Fuzzy Nation – John Scalzi

Fuzzy NationAs I hadn’t heard of Little Fuzzy when this re-imagining was published I decided I would rather read the original first and give it time to settle before reading Fuzzy Nation. Then life happened and I entirely forgot I meant to get around to reading it.

Spoilers follow

I definitely like how Jack Holloway hovers closer to the anti-hero side in Fuzzy Nation. Its very clear that he isn’t an entirely nice person, with very few people liking him and having a few morally questionable acts in his past. But he has a fabulous dry sense of humour which made me chuckle at otherwise tense parts of the book. Plus the explosive-detonating dog. Who could fail to love an explosive-detonating dog?

Of course it is no longer a new idea, but I still love the Fuzzies. And I definitely love how instead of being entirely innocent beings who are foolish enough to trust humans, they are instead given sufficient intelligence to learn to speak English and to have used Jack by spying on him to find someone who will protect and support them as their planet is being plundered around them. It gives them more agency rather than being purely pawns of the humans. Given they are sapient beings it seems better that they have some freedom to choose how they want to approach life.

Quote of the book:

“I give you my word that I will not punch my client”

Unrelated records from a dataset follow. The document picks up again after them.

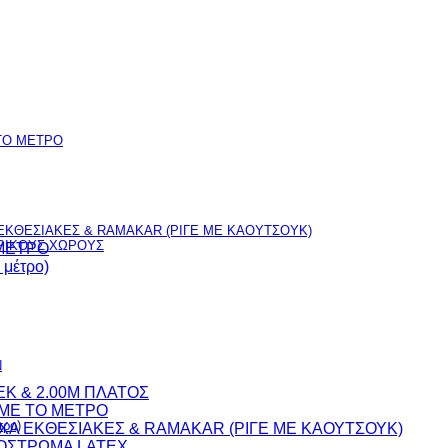
TO ΜΕΤΡΟ
ΚΘΕΣΙΑΚΕΣ & RAMAKAR (ΡΙΓΕ ΜΕ ΚΑΟΥΤΣΟΥΚ)
ΕΡΙΚΟΥΣ ΧΩΡΟΥΣ
 ΜΕΤΡΟ
μέτρο)
Ν
EK & 2.00M ΠΛΑΤΟΣ
 ME TO ΜΕΤΡΟ
ρο)
Α ΕΚΘΕΣΙΑΚΕΣ & RAMAKAR (ΡΙΓΕ ΜΕ ΚΑΟΥΤΣΟΥΚ)
ΠΟΣΤΡΩΜΑ LATEX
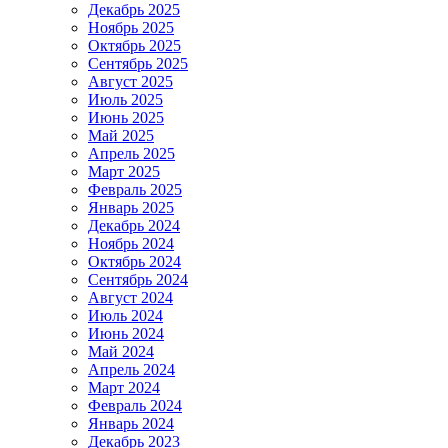
Декабрь 2025
Ноябрь 2025
Октябрь 2025
Сентябрь 2025
Август 2025
Июль 2025
Июнь 2025
Май 2025
Апрель 2025
Март 2025
Февраль 2025
Январь 2025
Декабрь 2024
Ноябрь 2024
Октябрь 2024
Сентябрь 2024
Август 2024
Июль 2024
Июнь 2024
Май 2024
Апрель 2024
Март 2024
Февраль 2024
Январь 2024
Декабрь 2023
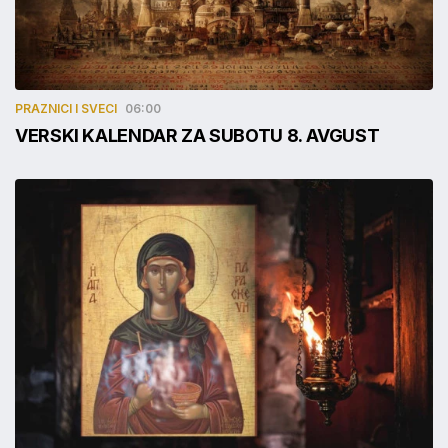
PRAZNICI I SVECI
06:00
VERSKI KALENDAR ZA SUBOTU 8. AVGUST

The Android’s Dream – John Scalzi

The Android’s Dream is a science fiction novel involving the many layers of bureaucracy in the government of earth manoeuvring around each other to meet their own aims, whilst (genearlly) trying to prevent an alien race from conquering Earth.

With the bureaucracy and legal frameworks, this is a brilliant story about world conquering, space travel and genetic engineering. The moral dilemmas are handled well, with smart solutions found, and the introduction of AI helping to enable a realistic “all knowing” character.